* **PROBLEM DESCRIPTION**
Please output exactly the lines below, starting at the line that has "That’s Built to Last" and ending at the line that has "The Letter F", both included; leave out all pictures and include nothing else.

[Opening LISTED RECORDS section]

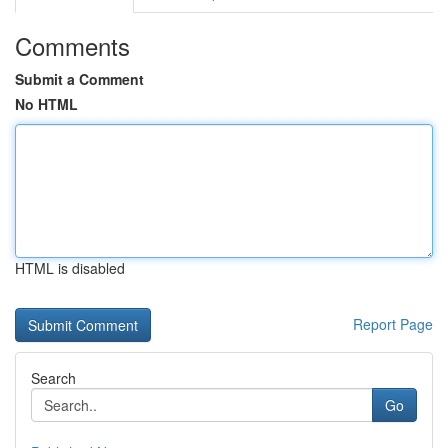
Comments
Submit a Comment
No HTML
HTML is disabled
Report Page
Search
Go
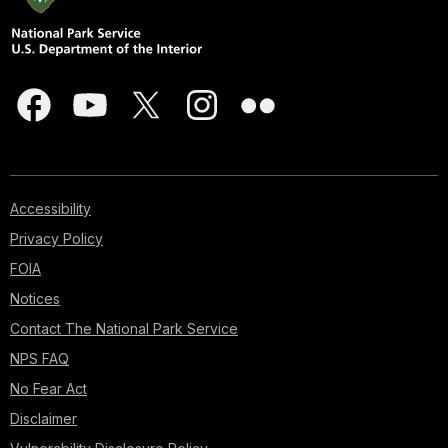
Accessibility
Privacy Policy
FOIA
Notices
Contact The National Park Service
NPS FAQ
No Fear Act
Disclaimer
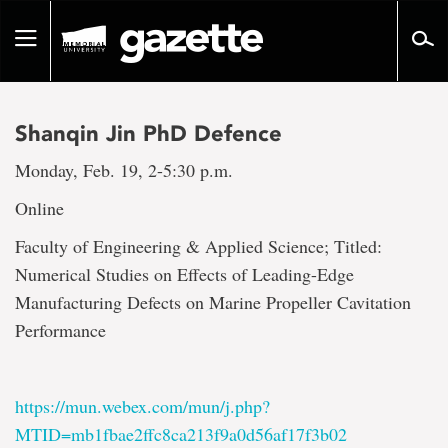
Go
to
Toggle
page
navigation
content
Shanqin Jin PhD Defence
Monday, Feb. 19, 2-5:30 p.m.
Online
Faculty of Engineering & Applied Science; Titled:
Numerical Studies on Effects of Leading-Edge
Manufacturing Defects on Marine Propeller Cavitation
Performance
https://mun.webex.com/mun/j.php?
MTID=mb1fbae2ffc8ca213f9a0d56af17f3b02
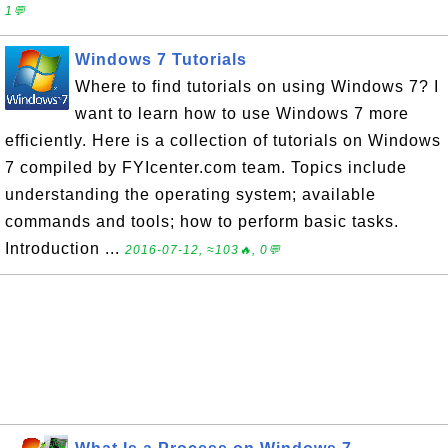
1💬
Windows 7 Tutorials
Where to find tutorials on using Windows 7? I
want to learn how to use Windows 7 more
efficiently. Here is a collection of tutorials on Windows
7 compiled by FYIcenter.com team. Topics include
understanding the operating system; available
commands and tools; how to perform basic tasks.
Introduction ...
2016-07-12, ≈103🔥, 0💬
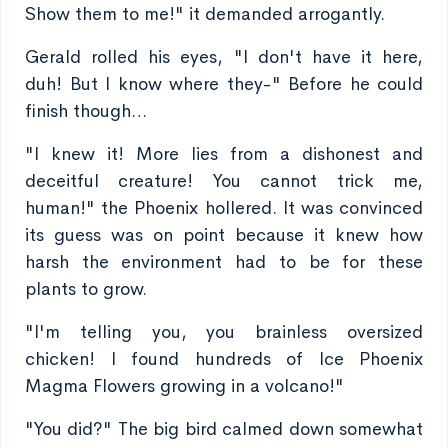
Show them to me!" it demanded arrogantly.
Gerald rolled his eyes, "I don't have it here,
duh! But I know where they-" Before he could
finish though…
"I knew it! More lies from a dishonest and
deceitful creature! You cannot trick me,
human!" the Phoenix hollered. It was convinced
its guess was on point because it knew how
harsh the environment had to be for these
plants to grow.
"I'm telling you, you brainless oversized
chicken! I found hundreds of Ice Phoenix
Magma Flowers growing in a volcano!"
"You did?" The big bird calmed down somewhat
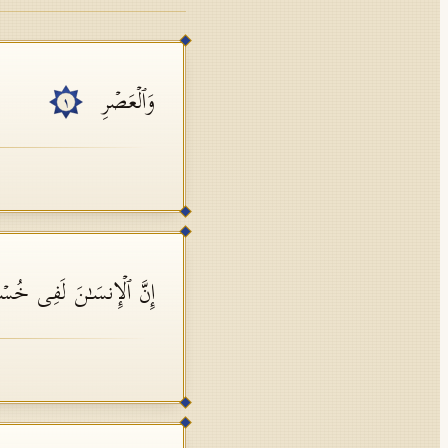
وَٱلۡعَصۡرِ
١
َّ ٱلۡإِنسَـٰنَ لَفِی خُسۡرٍ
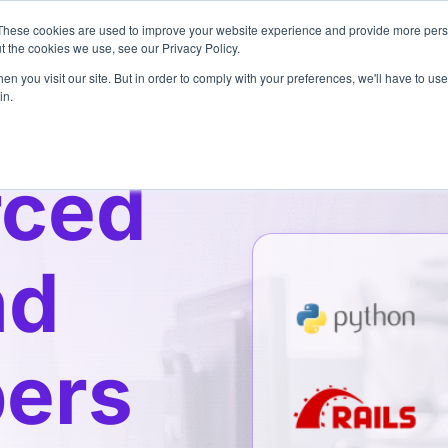
These cookies are used to improve your website experience and provide more perso
Pricing
Services
3
t the cookies we use, see our Privacy Policy.
n you visit our site. But in order to comply with your preferences, we'll have to use 
in.
rced
nd
ers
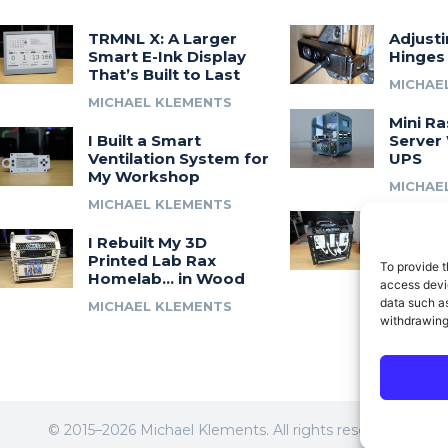
TRMNL X: A Larger
Adjust
Smart E-Ink Display
Hinges
That’s Built to Last
MICHAE
MICHAEL KLEMENTS
Mini Ra
I Built a Smart
Server 
Ventilation System for
UPS
My Workshop
MICHAE
MICHAEL KLEMENTS
Introdu
I Rebuilt My 3D
A 3D Pr
Printed Lab Rax
Modula
To provide t
Homelab… in Wood
Syste
access devic
data such as
MICHAEL KLEMENTS
MICHAE
withdrawing
© 2015–2026 Michael Klements. All rights reserved.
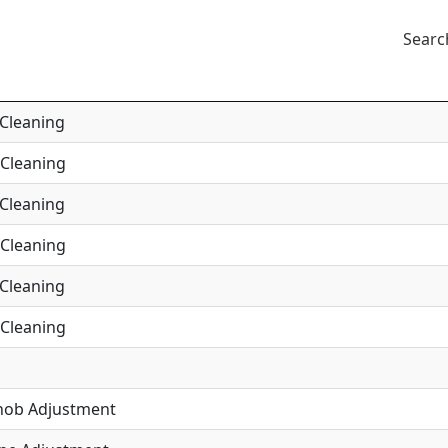
Searc
 Cleaning
 Cleaning
 Cleaning
 Cleaning
 Cleaning
 Cleaning
Knob Adjustment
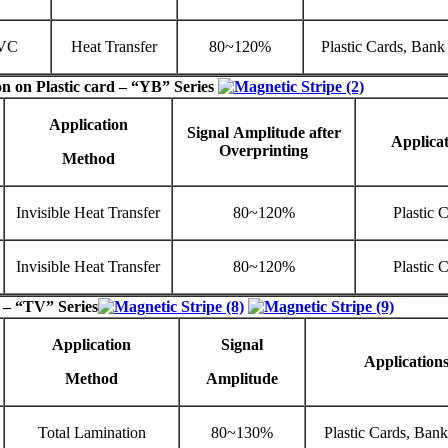
VC
Heat Transfer
80~120%
Plastic Cards, Bank
on on Plastic card – “
YB
” Series
Application
Signal
Amplitude
after
Applicat
Overprinting
Method
Invisible Heat Transfer
80~120%
Plastic 
Invisible Heat Transfer
80~120%
Plastic 
 – “TV” Series
Application
Signal
Application
Method
Amplitude
Total Lamination
80~130%
Plastic Cards, Ban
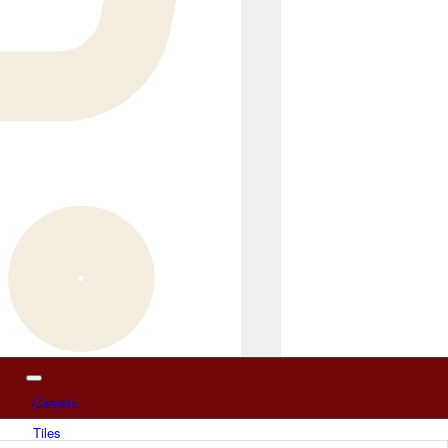
Carpets
Tiles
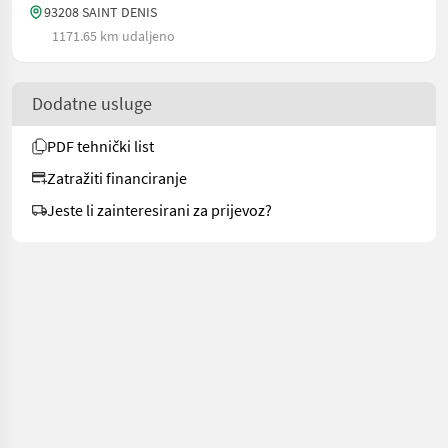
93208 SAINT DENIS
1171.65 km udaljeno
Dodatne usluge
PDF tehnički list
Zatražiti financiranje
Jeste li zainteresirani za prijevoz?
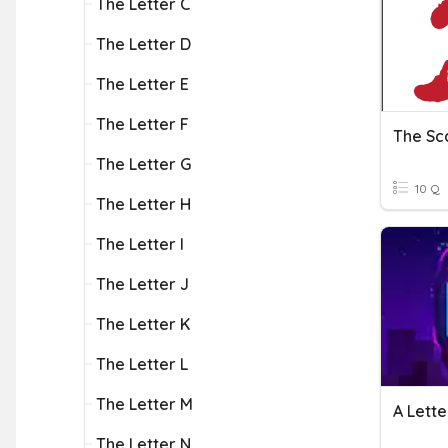
The Letter C
The Letter D
The Letter E
The Letter F
The Sca
The Letter G
10 Q
The Letter H
The Letter I
The Letter J
The Letter K
The Letter L
The Letter M
A Lett
The Letter N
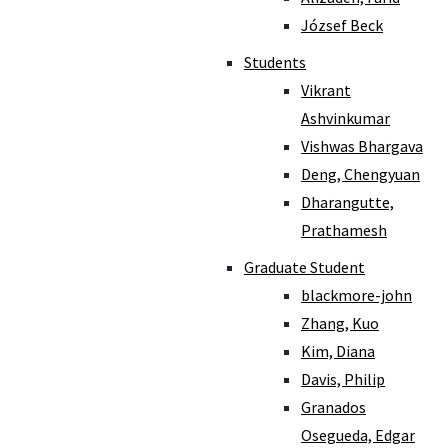
József Beck
Students
Vikrant
Ashvinkumar
Vishwas Bhargava
Deng, Chengyuan
Dharangutte,
Prathamesh
Graduate Student
blackmore-john
Zhang, Kuo
Kim, Diana
Davis, Philip
Granados
Osegueda, Edgar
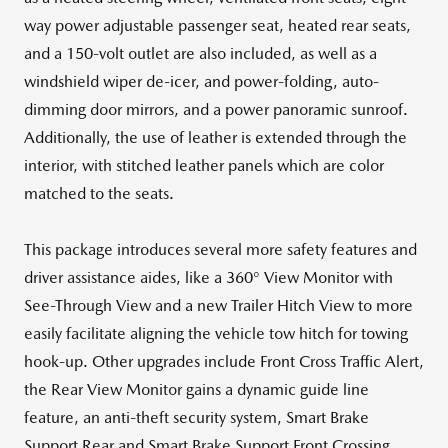
way power adjustable passenger seat, heated rear seats,
and a 150-volt outlet are also included, as well as a
windshield wiper de-icer, and power-folding, auto-
dimming door mirrors, and a power panoramic sunroof.
Additionally, the use of leather is extended through the
interior, with stitched leather panels which are color
matched to the seats.
This package introduces several more safety features and
driver assistance aides, like a 360° View Monitor with
See-Through View and a new Trailer Hitch View to more
easily facilitate aligning the vehicle tow hitch for towing
hook-up. Other upgrades include Front Cross Traffic Alert,
the Rear View Monitor gains a dynamic guide line
feature, an anti-theft security system, Smart Brake
Support Rear and Smart Brake Support Front Crossing.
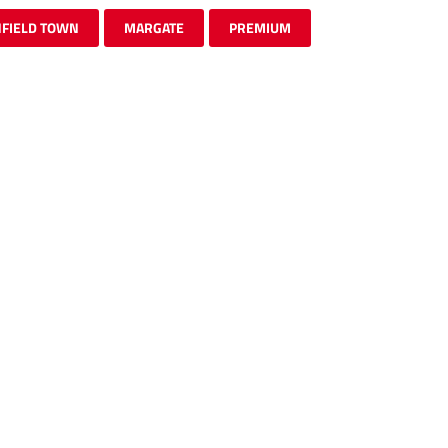
FIELD TOWN
MARGATE
PREMIUM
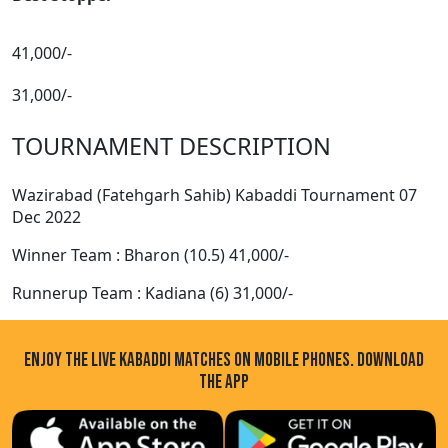
41,000/-
31,000/-
TOURNAMENT DESCRIPTION
Wazirabad (Fatehgarh Sahib) Kabaddi Tournament 07
Dec 2022
Winner Team : Bharon (10.5) 41,000/-
Runnerup Team : Kadiana (6) 31,000/-
ENJOY THE LIVE KABADDI MATCHES ON MOBILE PHONES. DOWNLOAD
THE APP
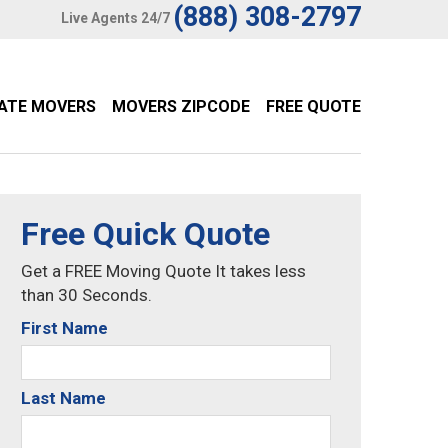
(888) 308-2797
Live Agents 24/7
TATE MOVERS
MOVERS ZIPCODE
FREE QUOTE
Free Quick Quote
Get a FREE Moving Quote It takes less
than 30 Seconds.
First Name
Last Name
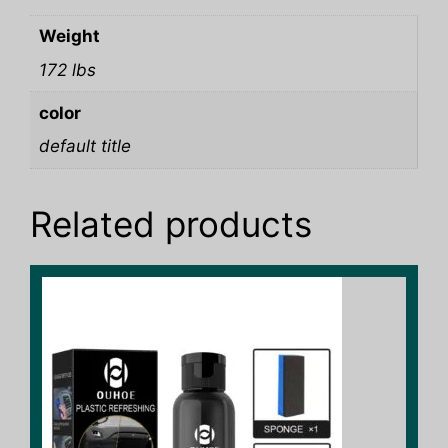
Weight
172 lbs
color
default title
Related products
This
product
has
multiple
variants.
The
options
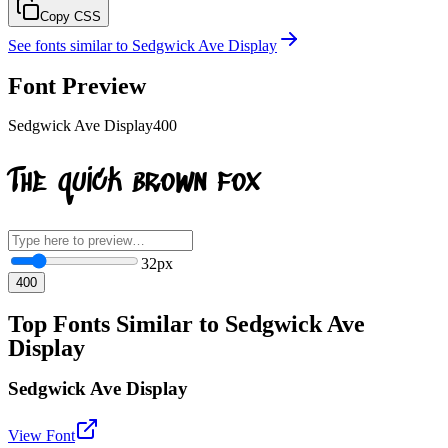
Copy CSS
See fonts similar to
Sedgwick Ave Display
Font Preview
Sedgwick Ave Display
400
The quick brown fox
32
px
400
Top Fonts Similar to Sedgwick Ave
Display
Sedgwick Ave Display
View Font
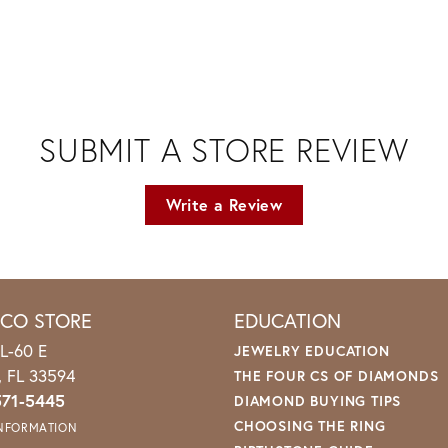
SUBMIT A STORE REVIEW
Write a Review
ICO STORE
EDUCATION
L-60 E
JEWELRY EDUCATION
o, FL 33594
THE FOUR CS OF DIAMONDS
571-5445
DIAMOND BUYING TIPS
CHOOSING THE RING
INFORMATION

[Closing LISTED RECORDS section]

* **EXERCISE RESULT**
That’s Built to Last
MICHAE
MICHAEL KLEMENTS
Mini Ra
I Built a Smart
Server 
Ventilation System for
UPS
My Workshop
MICHAE
MICHAEL KLEMENTS
Introdu
I Rebuilt My 3D
A 3D Pr
Printed Lab Rax
Modula
To provide t
Homelab… in Wood
Syste
access devic
data such as
MICHAEL KLEMENTS
MICHAE
withdrawing
© 2015–2026 Michael Klements. All rights reserved.
Searc
 Cleaning
 Cleaning
 Cleaning
 Cleaning
 Cleaning
 Cleaning
Knob Adjustment
VC
Heat Transfer
80~120%
Plastic Cards, Bank
on on Plastic card – “
YB
” Series
Application
Signal
Amplitude
after
Applicat
Overprinting
Method
Invisible Heat Transfer
80~120%
Plastic 
Invisible Heat Transfer
80~120%
Plastic 
 – “TV” Series
Application
Signal
Application
Method
Amplitude
Total Lamination
80~130%
Plastic Cards, Ban
Carpets
Tiles
93208 SAINT DENIS
1171.65 km udaljeno
Dodatne usluge
PDF tehnički list
Zatražiti financiranje
Jeste li zainteresirani za prijevoz?
The Letter C
The Letter D
The Letter E
The Letter F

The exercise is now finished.